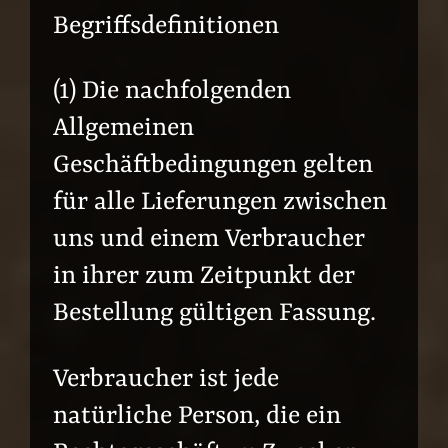
Begriffsdefinitionen
(1) Die nachfolgenden
Allgemeinen
Geschäftbedingungen gelten
für alle Lieferungen zwischen
uns und einem Verbraucher
in ihrer zum Zeitpunkt der
Bestellung gültigen Fassung.
Verbraucher ist jede
natürliche Person, die ein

● ● ● ● ●

_WORK TO COMPLETE_:
Retype all of the entries exactly as written, leaving out any images.

_WORKED SOLUTION_:
Begriffsdefinitionen
(1) Die nachfolgenden
Allgemeinen
Geschäftbedingungen gelten
für alle Lieferungen zwischen
uns und einem Verbraucher
in ihrer zum Zeitpunkt der
Bestellung gültigen Fassung.
Verbraucher ist jede
natürliche Person, die ein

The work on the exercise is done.